Wednesday, July 06, 2005

I Didn't Watch Live8

I didn't watch Live8. I heard pieces of it on the radio and streamed on the computer, but I didn't feel any great compulsion to take time from my day to watch the show. It made me wonder, what was so different from 20 years ago when I was glued to the screen during Live Aid? Here's what I think.

1) Popular music just isn't as important to me now as it was then.

Sure, I still listen to music. A lot. As a true geek, I have installed a card in my Palm Tungsten T3 so that I can listen to MP3s on the road. However, my car radio is usually tuned to news, NPR, or talk radio these days. I'm much more interested in what's going on in the world than I am in the latest music. I'm sure there's good stuff still coming out, I just don't order my life around it anymore. Twenty years ago, I was in high school and popular music was a huge part of my life. So that's changed.

2) The Live8 cause is much less black-and-white than the Live Aid cause was

Live Aid was about feeding the starving people. It came out just after the wildly successful Band Aid single, which for the first time really used the power of music celebrity for a good cause. The accompanying photos and video of starving innocents was easy to understand. The money raised would go to help those people survive in a brutal environment that was no fault of their own.

Live8 was, as far as I could understand it, about relieving debt. That's not quite so cut and dried as feeding the hungry. There are legitimate and logical arguments for and against forgiving debt. The argument for is that with the debt payments gone, the governments can spend money to improve the lives of their citizens instead. The arguments against are that there is no guarantee that the goverments will do anything of the sort, and at least the debts allow Western countries to have some influence with the governments to push for social change.

It's not an easy issue, and there are well-intentioned people on both sides of the argument. People with more credibility, perhaps, than dilettante popular musicians. Which leads to...

3) I don't view popular artists as life influences

Would you want financial advice from this man?
Maybe 20 years ago I was more ready to accept the statements from popular artists as relevant and influential. Upon reflection, however, I don't recall any artist or musician in my life that I would rely on for deep introspection on world events and economic theory. I prefer to get my information these days from sources that have spent more time on the issue, from reputable news sources, and from my own informed analysis.

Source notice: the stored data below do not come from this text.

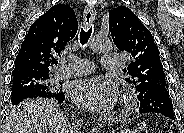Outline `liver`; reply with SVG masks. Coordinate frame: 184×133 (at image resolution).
<instances>
[{"instance_id":"obj_1","label":"liver","mask_w":184,"mask_h":133,"mask_svg":"<svg viewBox=\"0 0 184 133\" xmlns=\"http://www.w3.org/2000/svg\"><path fill=\"white\" fill-rule=\"evenodd\" d=\"M4 133H69L67 119L52 99H27L8 113Z\"/></svg>"}]
</instances>
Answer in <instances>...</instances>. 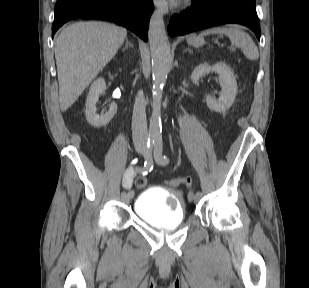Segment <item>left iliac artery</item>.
<instances>
[{
	"label": "left iliac artery",
	"mask_w": 309,
	"mask_h": 288,
	"mask_svg": "<svg viewBox=\"0 0 309 288\" xmlns=\"http://www.w3.org/2000/svg\"><path fill=\"white\" fill-rule=\"evenodd\" d=\"M154 158L155 161L160 164V165H166L169 162V159L167 156L163 154V141L161 137H158L155 139V144H154ZM193 196L201 198L202 193L198 191L196 195L192 192Z\"/></svg>",
	"instance_id": "obj_1"
}]
</instances>
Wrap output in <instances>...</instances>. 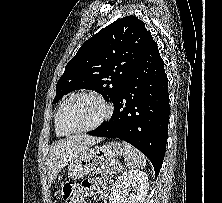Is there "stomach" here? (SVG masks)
Masks as SVG:
<instances>
[{
    "label": "stomach",
    "instance_id": "0dacf381",
    "mask_svg": "<svg viewBox=\"0 0 222 203\" xmlns=\"http://www.w3.org/2000/svg\"><path fill=\"white\" fill-rule=\"evenodd\" d=\"M124 155V147L118 141H111L102 146L89 147L75 156L69 165L70 179L77 180L86 176L102 161L116 160Z\"/></svg>",
    "mask_w": 222,
    "mask_h": 203
}]
</instances>
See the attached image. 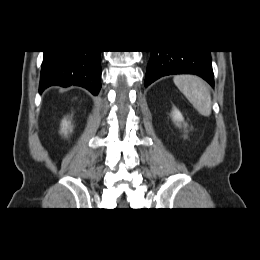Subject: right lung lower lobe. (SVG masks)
<instances>
[{
	"instance_id": "right-lung-lower-lobe-1",
	"label": "right lung lower lobe",
	"mask_w": 260,
	"mask_h": 260,
	"mask_svg": "<svg viewBox=\"0 0 260 260\" xmlns=\"http://www.w3.org/2000/svg\"><path fill=\"white\" fill-rule=\"evenodd\" d=\"M101 51H44L39 91L52 85H77L97 95L101 87Z\"/></svg>"
}]
</instances>
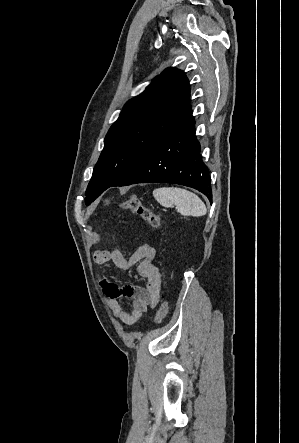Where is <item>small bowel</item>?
Returning a JSON list of instances; mask_svg holds the SVG:
<instances>
[{"label":"small bowel","mask_w":299,"mask_h":443,"mask_svg":"<svg viewBox=\"0 0 299 443\" xmlns=\"http://www.w3.org/2000/svg\"><path fill=\"white\" fill-rule=\"evenodd\" d=\"M156 250L150 245L140 246L129 258L116 247L98 250L94 253V261L104 264L112 261L121 270H130L137 266L138 273L146 280V286L118 284L99 274L98 282L114 316L127 325H135L149 306L154 307L158 300L162 285V274L154 264ZM131 300L129 309H124L120 299Z\"/></svg>","instance_id":"1"}]
</instances>
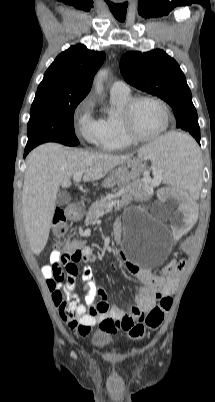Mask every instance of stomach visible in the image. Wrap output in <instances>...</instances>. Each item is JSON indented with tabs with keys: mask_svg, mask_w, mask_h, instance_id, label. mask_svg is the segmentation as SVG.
I'll return each mask as SVG.
<instances>
[{
	"mask_svg": "<svg viewBox=\"0 0 215 402\" xmlns=\"http://www.w3.org/2000/svg\"><path fill=\"white\" fill-rule=\"evenodd\" d=\"M146 169L142 158L129 156L122 161L112 174L103 182L104 187H112L116 183L120 186L127 185L139 180Z\"/></svg>",
	"mask_w": 215,
	"mask_h": 402,
	"instance_id": "0dacf381",
	"label": "stomach"
}]
</instances>
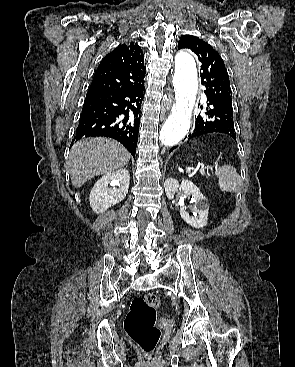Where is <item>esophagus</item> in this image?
I'll return each instance as SVG.
<instances>
[{
    "label": "esophagus",
    "instance_id": "esophagus-1",
    "mask_svg": "<svg viewBox=\"0 0 295 367\" xmlns=\"http://www.w3.org/2000/svg\"><path fill=\"white\" fill-rule=\"evenodd\" d=\"M172 103H173V95L169 94L168 98L164 102L165 109L169 110L171 108Z\"/></svg>",
    "mask_w": 295,
    "mask_h": 367
}]
</instances>
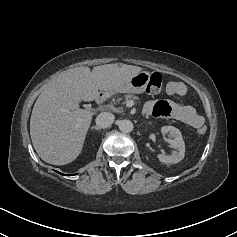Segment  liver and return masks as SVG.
Wrapping results in <instances>:
<instances>
[{
    "mask_svg": "<svg viewBox=\"0 0 237 237\" xmlns=\"http://www.w3.org/2000/svg\"><path fill=\"white\" fill-rule=\"evenodd\" d=\"M142 70L127 64H106L68 69L48 82L38 96L30 119V135L39 157L53 165H65L81 153L93 113L79 108L93 101L99 90L112 93Z\"/></svg>",
    "mask_w": 237,
    "mask_h": 237,
    "instance_id": "6515ba94",
    "label": "liver"
}]
</instances>
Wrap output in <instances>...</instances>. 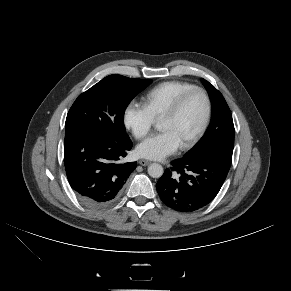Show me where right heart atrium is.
<instances>
[{
  "label": "right heart atrium",
  "mask_w": 291,
  "mask_h": 291,
  "mask_svg": "<svg viewBox=\"0 0 291 291\" xmlns=\"http://www.w3.org/2000/svg\"><path fill=\"white\" fill-rule=\"evenodd\" d=\"M123 123L136 139H142L152 129L154 119L143 105L131 102L124 109Z\"/></svg>",
  "instance_id": "right-heart-atrium-1"
}]
</instances>
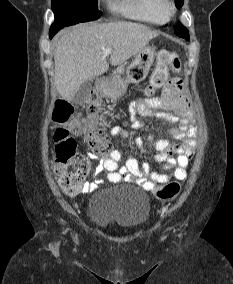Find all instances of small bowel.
<instances>
[{"mask_svg": "<svg viewBox=\"0 0 233 284\" xmlns=\"http://www.w3.org/2000/svg\"><path fill=\"white\" fill-rule=\"evenodd\" d=\"M131 125L133 128H141L143 123L137 119V115L164 119L173 127L169 134L178 140L180 144H171L167 139H150L153 149L156 151V159L165 162V169H173L171 172L152 171L148 163L139 164L135 157L126 160L122 167L119 162L122 155L117 150L110 151L99 158V169L106 173V179L116 184L121 181L137 183L145 190L151 191L155 187L168 184L173 180L186 178V168L195 154L196 127L192 123L190 112V100L186 94L185 84L182 79L174 78L168 82L159 98H141L129 106ZM112 136L128 137V131L119 127L110 128ZM135 143L142 149L143 141L137 137ZM89 159H98L94 153H89ZM88 161V160H87ZM89 162V161H88ZM149 176L150 179L146 177ZM97 181L88 182L80 189L82 193H89L98 187Z\"/></svg>", "mask_w": 233, "mask_h": 284, "instance_id": "1", "label": "small bowel"}]
</instances>
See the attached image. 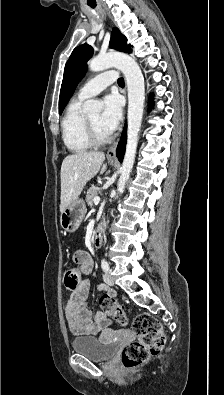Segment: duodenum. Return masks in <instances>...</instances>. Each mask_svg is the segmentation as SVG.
Wrapping results in <instances>:
<instances>
[{"instance_id": "obj_1", "label": "duodenum", "mask_w": 224, "mask_h": 395, "mask_svg": "<svg viewBox=\"0 0 224 395\" xmlns=\"http://www.w3.org/2000/svg\"><path fill=\"white\" fill-rule=\"evenodd\" d=\"M103 229H104V225L100 224V226L97 228V230L95 231L94 235H93V239H92V244L94 247H100L102 245L103 242Z\"/></svg>"}]
</instances>
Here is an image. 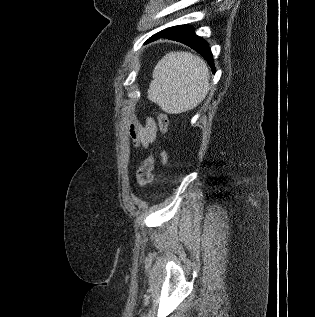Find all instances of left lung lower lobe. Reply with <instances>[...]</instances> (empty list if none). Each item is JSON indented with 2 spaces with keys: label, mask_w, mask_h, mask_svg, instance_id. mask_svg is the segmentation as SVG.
<instances>
[{
  "label": "left lung lower lobe",
  "mask_w": 315,
  "mask_h": 317,
  "mask_svg": "<svg viewBox=\"0 0 315 317\" xmlns=\"http://www.w3.org/2000/svg\"><path fill=\"white\" fill-rule=\"evenodd\" d=\"M167 38L188 45L197 51L210 65L213 73H215L214 61L208 43L194 33V29L189 25H179L170 27L164 33L152 36L150 41L159 38Z\"/></svg>",
  "instance_id": "1"
}]
</instances>
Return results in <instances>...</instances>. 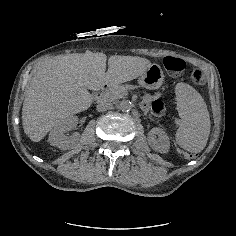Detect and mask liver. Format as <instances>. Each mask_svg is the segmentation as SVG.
<instances>
[{
    "instance_id": "6515ba94",
    "label": "liver",
    "mask_w": 236,
    "mask_h": 236,
    "mask_svg": "<svg viewBox=\"0 0 236 236\" xmlns=\"http://www.w3.org/2000/svg\"><path fill=\"white\" fill-rule=\"evenodd\" d=\"M148 63L132 56L114 55L107 60L106 54L91 51L44 57L23 102L25 134L33 142L41 141L53 128L91 106L93 97L88 90L131 81L146 71Z\"/></svg>"
}]
</instances>
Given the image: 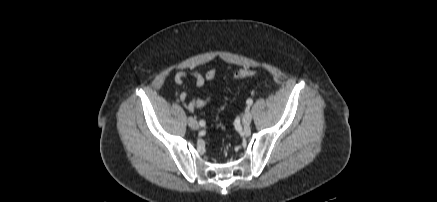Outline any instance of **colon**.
<instances>
[{
	"label": "colon",
	"instance_id": "obj_1",
	"mask_svg": "<svg viewBox=\"0 0 437 202\" xmlns=\"http://www.w3.org/2000/svg\"><path fill=\"white\" fill-rule=\"evenodd\" d=\"M255 75H256V71L253 69H241L234 74V79L239 80V79L253 77Z\"/></svg>",
	"mask_w": 437,
	"mask_h": 202
}]
</instances>
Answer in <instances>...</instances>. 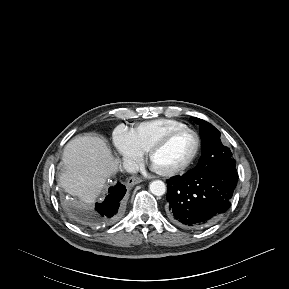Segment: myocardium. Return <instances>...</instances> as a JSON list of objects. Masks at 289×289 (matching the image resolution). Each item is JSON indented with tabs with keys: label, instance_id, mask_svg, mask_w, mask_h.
Instances as JSON below:
<instances>
[{
	"label": "myocardium",
	"instance_id": "f54148a6",
	"mask_svg": "<svg viewBox=\"0 0 289 289\" xmlns=\"http://www.w3.org/2000/svg\"><path fill=\"white\" fill-rule=\"evenodd\" d=\"M182 133H191L194 135L195 140H196V145H195V149L192 153V155L189 157V159L184 162L182 165L168 170V171H158L156 169H154L151 165L152 162V158L154 157V155L160 151L162 148H164L174 137H176L179 134ZM201 137L199 135V133L189 127H184V128H179V129H175L173 131H170L169 133H167L166 135H164L162 138H160L156 143H154L150 149L147 151V161L149 163V165L152 167V169L158 173L159 175L163 176V177H172L175 175H178L180 173H183L184 171H186L196 160L197 156L199 155L200 149H201Z\"/></svg>",
	"mask_w": 289,
	"mask_h": 289
}]
</instances>
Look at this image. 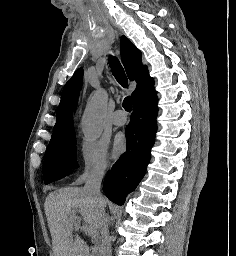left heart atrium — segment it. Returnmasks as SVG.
I'll list each match as a JSON object with an SVG mask.
<instances>
[{
	"mask_svg": "<svg viewBox=\"0 0 236 256\" xmlns=\"http://www.w3.org/2000/svg\"><path fill=\"white\" fill-rule=\"evenodd\" d=\"M125 140L123 137H117L114 143V153L120 154L124 148Z\"/></svg>",
	"mask_w": 236,
	"mask_h": 256,
	"instance_id": "obj_1",
	"label": "left heart atrium"
}]
</instances>
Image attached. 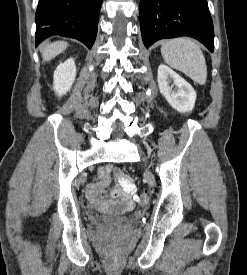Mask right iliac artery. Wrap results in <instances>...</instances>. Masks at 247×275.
Listing matches in <instances>:
<instances>
[{"mask_svg": "<svg viewBox=\"0 0 247 275\" xmlns=\"http://www.w3.org/2000/svg\"><path fill=\"white\" fill-rule=\"evenodd\" d=\"M98 174H105V169L103 167H100L98 169Z\"/></svg>", "mask_w": 247, "mask_h": 275, "instance_id": "82829eb1", "label": "right iliac artery"}]
</instances>
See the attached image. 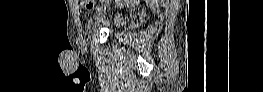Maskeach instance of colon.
Listing matches in <instances>:
<instances>
[{
  "label": "colon",
  "instance_id": "1",
  "mask_svg": "<svg viewBox=\"0 0 263 92\" xmlns=\"http://www.w3.org/2000/svg\"><path fill=\"white\" fill-rule=\"evenodd\" d=\"M82 5H84L85 8H88V9H91L92 6L91 4L94 2V1H91V0H81L79 1ZM101 2H104V1H101Z\"/></svg>",
  "mask_w": 263,
  "mask_h": 92
}]
</instances>
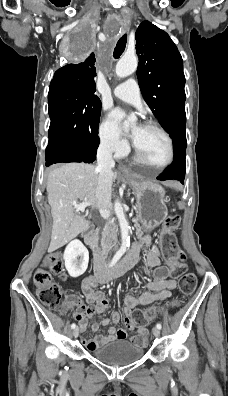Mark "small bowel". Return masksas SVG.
I'll list each match as a JSON object with an SVG mask.
<instances>
[{"label":"small bowel","mask_w":228,"mask_h":396,"mask_svg":"<svg viewBox=\"0 0 228 396\" xmlns=\"http://www.w3.org/2000/svg\"><path fill=\"white\" fill-rule=\"evenodd\" d=\"M147 244L151 247L146 255V263L153 268V280L146 284L148 291L138 293L137 287H133L131 292L125 296L123 313L125 316V325L128 330H136V335L129 336L124 328H117L115 325L120 321V314L114 312L110 318H105L101 322H94L92 330L97 332L100 326L108 327L107 335H97L92 339L83 337L82 344L89 350L98 347L101 344L113 340H127L137 343L139 345L146 344L148 340V330L144 327H137L131 321V313L133 308L137 305H149L153 302L172 297V291L176 288V281L170 277V269L161 262V253L152 236H145L141 242L133 246L132 252L129 256L135 258L137 261L141 244ZM106 283L99 274L86 277L82 282V291L89 306L80 304L75 318L79 323V328L82 333L87 328V322L90 317L95 314H102L108 307V300L105 294L96 290L99 284Z\"/></svg>","instance_id":"1"}]
</instances>
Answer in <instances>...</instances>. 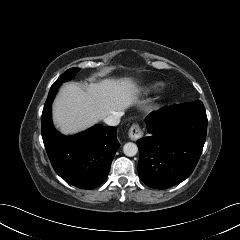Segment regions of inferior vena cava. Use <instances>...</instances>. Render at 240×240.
Returning a JSON list of instances; mask_svg holds the SVG:
<instances>
[{"label": "inferior vena cava", "instance_id": "obj_1", "mask_svg": "<svg viewBox=\"0 0 240 240\" xmlns=\"http://www.w3.org/2000/svg\"><path fill=\"white\" fill-rule=\"evenodd\" d=\"M121 113H114L113 115H109L104 119V122L109 126H117L120 123Z\"/></svg>", "mask_w": 240, "mask_h": 240}]
</instances>
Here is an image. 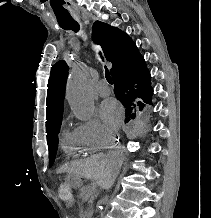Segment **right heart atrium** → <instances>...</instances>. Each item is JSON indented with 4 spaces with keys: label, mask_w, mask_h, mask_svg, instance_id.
<instances>
[{
    "label": "right heart atrium",
    "mask_w": 211,
    "mask_h": 218,
    "mask_svg": "<svg viewBox=\"0 0 211 218\" xmlns=\"http://www.w3.org/2000/svg\"><path fill=\"white\" fill-rule=\"evenodd\" d=\"M73 132L82 143L97 149L108 146L113 140L110 130L94 116L78 122Z\"/></svg>",
    "instance_id": "obj_1"
}]
</instances>
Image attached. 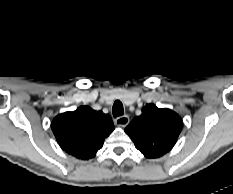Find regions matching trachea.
<instances>
[{"mask_svg":"<svg viewBox=\"0 0 233 194\" xmlns=\"http://www.w3.org/2000/svg\"><path fill=\"white\" fill-rule=\"evenodd\" d=\"M112 113L114 117L122 116L124 114L123 105L119 100H116L113 104Z\"/></svg>","mask_w":233,"mask_h":194,"instance_id":"trachea-1","label":"trachea"}]
</instances>
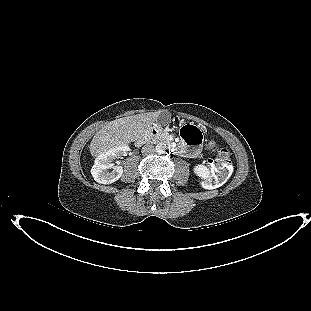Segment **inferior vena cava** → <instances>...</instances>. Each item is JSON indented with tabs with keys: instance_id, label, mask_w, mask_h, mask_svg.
Listing matches in <instances>:
<instances>
[{
	"instance_id": "inferior-vena-cava-1",
	"label": "inferior vena cava",
	"mask_w": 311,
	"mask_h": 311,
	"mask_svg": "<svg viewBox=\"0 0 311 311\" xmlns=\"http://www.w3.org/2000/svg\"><path fill=\"white\" fill-rule=\"evenodd\" d=\"M141 152L145 155L153 154L155 152V148L151 144H146L142 147Z\"/></svg>"
}]
</instances>
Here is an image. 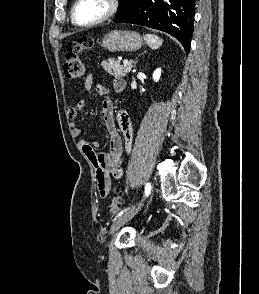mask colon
<instances>
[{"instance_id":"1","label":"colon","mask_w":259,"mask_h":294,"mask_svg":"<svg viewBox=\"0 0 259 294\" xmlns=\"http://www.w3.org/2000/svg\"><path fill=\"white\" fill-rule=\"evenodd\" d=\"M93 46V40L89 37H82L67 45L64 61V74L66 78L71 80L81 79L84 75V64L81 54L90 50ZM123 205V196L116 192L108 207V215L114 216Z\"/></svg>"}]
</instances>
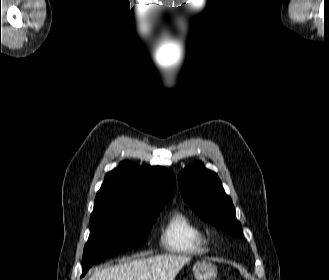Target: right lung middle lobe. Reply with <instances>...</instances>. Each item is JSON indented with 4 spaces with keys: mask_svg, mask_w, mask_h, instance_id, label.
<instances>
[{
    "mask_svg": "<svg viewBox=\"0 0 329 280\" xmlns=\"http://www.w3.org/2000/svg\"><path fill=\"white\" fill-rule=\"evenodd\" d=\"M167 200L146 206L109 201L94 206L90 236L84 247L82 276L92 264L127 247L141 244Z\"/></svg>",
    "mask_w": 329,
    "mask_h": 280,
    "instance_id": "1",
    "label": "right lung middle lobe"
}]
</instances>
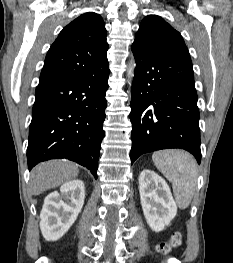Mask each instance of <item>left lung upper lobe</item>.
I'll return each mask as SVG.
<instances>
[{"instance_id":"1","label":"left lung upper lobe","mask_w":233,"mask_h":263,"mask_svg":"<svg viewBox=\"0 0 233 263\" xmlns=\"http://www.w3.org/2000/svg\"><path fill=\"white\" fill-rule=\"evenodd\" d=\"M132 47L169 57L190 59L181 34L157 15L143 19Z\"/></svg>"}]
</instances>
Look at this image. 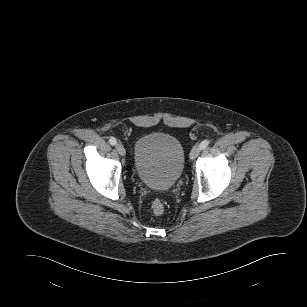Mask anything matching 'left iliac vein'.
I'll return each mask as SVG.
<instances>
[{"mask_svg": "<svg viewBox=\"0 0 307 307\" xmlns=\"http://www.w3.org/2000/svg\"><path fill=\"white\" fill-rule=\"evenodd\" d=\"M201 152L200 146H194L189 154L191 160L195 159Z\"/></svg>", "mask_w": 307, "mask_h": 307, "instance_id": "1", "label": "left iliac vein"}]
</instances>
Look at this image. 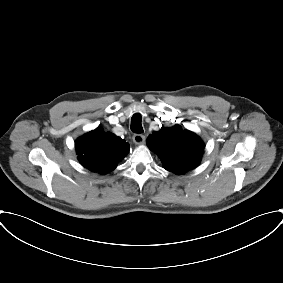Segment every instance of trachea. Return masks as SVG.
Returning <instances> with one entry per match:
<instances>
[{
    "label": "trachea",
    "instance_id": "trachea-1",
    "mask_svg": "<svg viewBox=\"0 0 283 283\" xmlns=\"http://www.w3.org/2000/svg\"><path fill=\"white\" fill-rule=\"evenodd\" d=\"M131 130L135 133H142L141 115L136 113L131 118Z\"/></svg>",
    "mask_w": 283,
    "mask_h": 283
}]
</instances>
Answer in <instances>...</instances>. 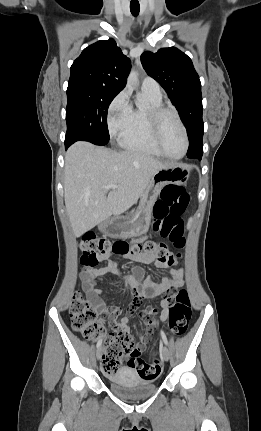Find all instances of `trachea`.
I'll use <instances>...</instances> for the list:
<instances>
[{
	"instance_id": "trachea-1",
	"label": "trachea",
	"mask_w": 261,
	"mask_h": 431,
	"mask_svg": "<svg viewBox=\"0 0 261 431\" xmlns=\"http://www.w3.org/2000/svg\"><path fill=\"white\" fill-rule=\"evenodd\" d=\"M130 11L134 17H137L139 15V11H140L139 3H131L130 4Z\"/></svg>"
}]
</instances>
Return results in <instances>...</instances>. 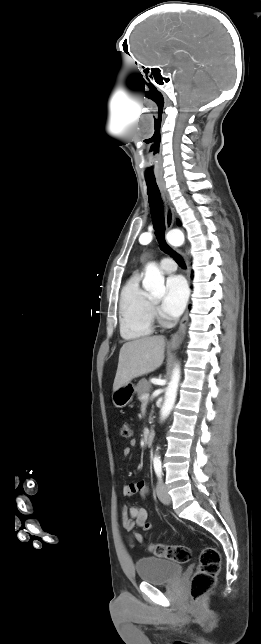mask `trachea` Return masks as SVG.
Listing matches in <instances>:
<instances>
[{
    "instance_id": "3493384b",
    "label": "trachea",
    "mask_w": 261,
    "mask_h": 644,
    "mask_svg": "<svg viewBox=\"0 0 261 644\" xmlns=\"http://www.w3.org/2000/svg\"><path fill=\"white\" fill-rule=\"evenodd\" d=\"M147 194L152 214L155 235L161 248L170 253L175 261L183 268L186 267L184 260L180 255L173 251L165 241V221L161 194L155 180H146Z\"/></svg>"
}]
</instances>
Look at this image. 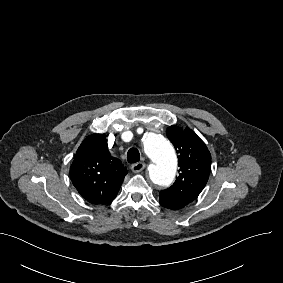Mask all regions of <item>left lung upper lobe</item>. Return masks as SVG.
Segmentation results:
<instances>
[{"mask_svg":"<svg viewBox=\"0 0 283 283\" xmlns=\"http://www.w3.org/2000/svg\"><path fill=\"white\" fill-rule=\"evenodd\" d=\"M167 137L175 146L179 176L173 186L160 192V204L179 209L195 200L205 187L211 170V155L204 142L188 127L170 126Z\"/></svg>","mask_w":283,"mask_h":283,"instance_id":"left-lung-upper-lobe-1","label":"left lung upper lobe"}]
</instances>
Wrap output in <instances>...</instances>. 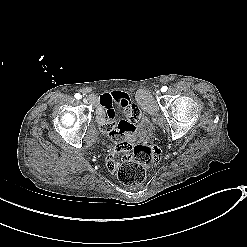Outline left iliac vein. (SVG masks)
<instances>
[{
	"instance_id": "left-iliac-vein-1",
	"label": "left iliac vein",
	"mask_w": 247,
	"mask_h": 247,
	"mask_svg": "<svg viewBox=\"0 0 247 247\" xmlns=\"http://www.w3.org/2000/svg\"><path fill=\"white\" fill-rule=\"evenodd\" d=\"M156 95H157V96L160 95V91H157V92H156Z\"/></svg>"
}]
</instances>
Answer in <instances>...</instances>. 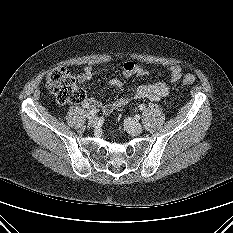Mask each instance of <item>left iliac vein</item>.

Green Day's Billie Joe raising a fist and spouting profanity about politicians just doesn't influence my opinions in the least. To the contrary, the contrarian side of me almost wants to run to the other side just because I'm opposed to knee-jerk, slogan-fed, anti-analytical activism.

4) Tying Live8 to the G8 took the concert from charitable to political

The news of the concerts moved smoothly into news of the G8 protesters. I no longer have any respect for the G8 anti-globalization protesters after recent years where anti-USA chants ruled the streets and violence was universally expected. Very few decent people in the world are interested in the protesters any more due to the rabid actions and extreme positions of the most vocal among them. I feel somewhat sorry for the legitimate causes that have been overwhelmed and overshadowed, but so long as they continue to ally with the rest of the rabble, I'm not going to search them out either.

Tying Live8 to the G8, in name as well as temporally, has the unfortunate affect of tying the performances to the protesters - at least in my mind. And that made the concerts seem significantly more politically based than Live Aid 20 years ago. As detailed above, I'll make my own political choices. And I probably won't consider Bono's opinion when forming mine.

Final Analysis

I suppose in the final analysis, we'll have to wait another 20 years to see if Live8 made a difference. For me, it was an interesting news story for a few days, and a catalyst for some introspection. Live Aid changed the way the world that I lived in viewed and acted towards the world that others were sentenced to. Live8 didn't.